Mercury then got their way, insisting on Jackie Wilson Said as the follow-up single.
“I generally think in terms of actors,” explains Kevin. “I wanted Dexys to be like Dustin Hoffman, who followed up his first big hit in The Graduate with Midnight Cowboy, a completely different movie, and then doing something different again with Little Big Man. ‘Kid’ Jensen told me he loved our waltz song, All In All, and that should have followed Come On Eileen. All In All has a much slower, totally different feel. Instead, we re-did Jackie Wilson Said from the album by adding strings on, to make it sound even more like Eileen. That was just stupid.”

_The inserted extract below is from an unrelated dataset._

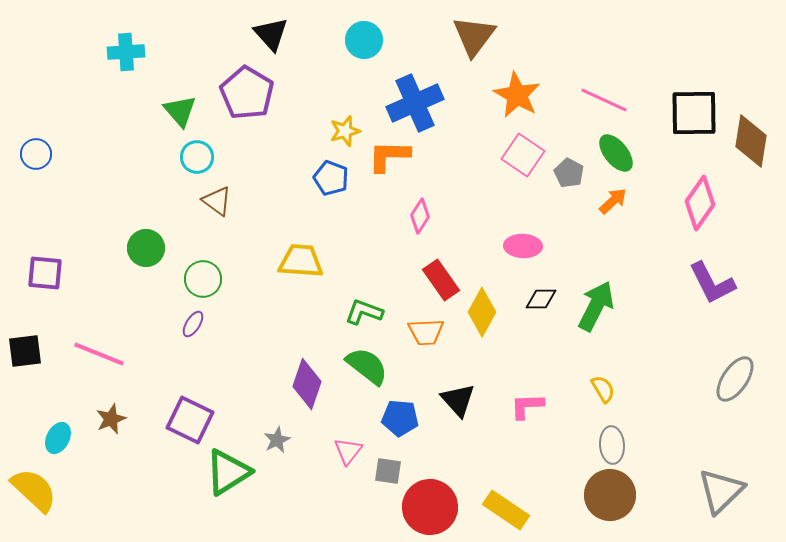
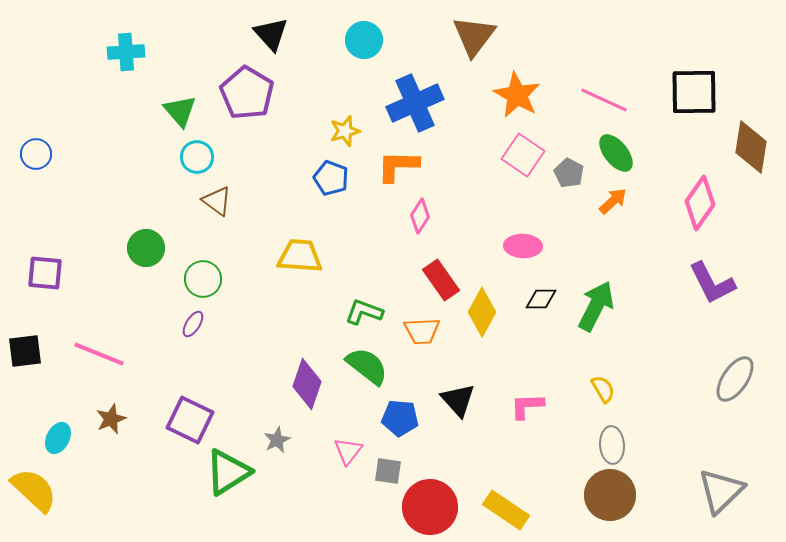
black square at (694, 113): moved 21 px up
brown diamond at (751, 141): moved 6 px down
orange L-shape at (389, 156): moved 9 px right, 10 px down
yellow trapezoid at (301, 261): moved 1 px left, 5 px up
orange trapezoid at (426, 332): moved 4 px left, 1 px up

Of course, Come On Eileen is possibly the ultimate wedding song. Has Kevin ever done a knee-slide across the dancefloor to his biggest hit at a wedding disco? “No,” he smiles. “People who know me just stare at me, and I want the next three minutes to be over. It was even played at a funeral I was at once.”
He pauses. “Actually, there was a company dance when I lived in Brighton 15 years ago. I’d just started dating a woman who worked at American Express, who were having their works do at a hotel on the seafront. Nobody knew I was there and… I didn’t really dance, but I watched everyone else dance to it and that was good.”
It was three years before another Dexys album, the magnificent but totally hit-free Don’t Stand Me Down. That record was the first time Kevin worked with Pete Schwier, who has overseen the mixing of every Dexys albums since. So, Kevin was happy with how Don’t Stand Me Down sounds, but it took “two years, day and night” to complete and more line-up changes along the way.
Kevin doesn’t rule out revisiting that album, too, but insists legendary soul producer Tom Dowd’s sessions should stay unreleased, noting, “Tom Dowd was wrong for us. He was an old guy by that point and his version just wasn’t very good.”
After My Beauty was released in 1999, Kevin initially reconvened Dexys in 2003. Jim and Helen turned down being part of the line-up. Helen had moved to Kent with her then-husband and young sons Jack and Billy. She retrained as a gardener, working with private clients and also becoming a teaching assistant at her sons’ primary school, specialising in helping autistic children.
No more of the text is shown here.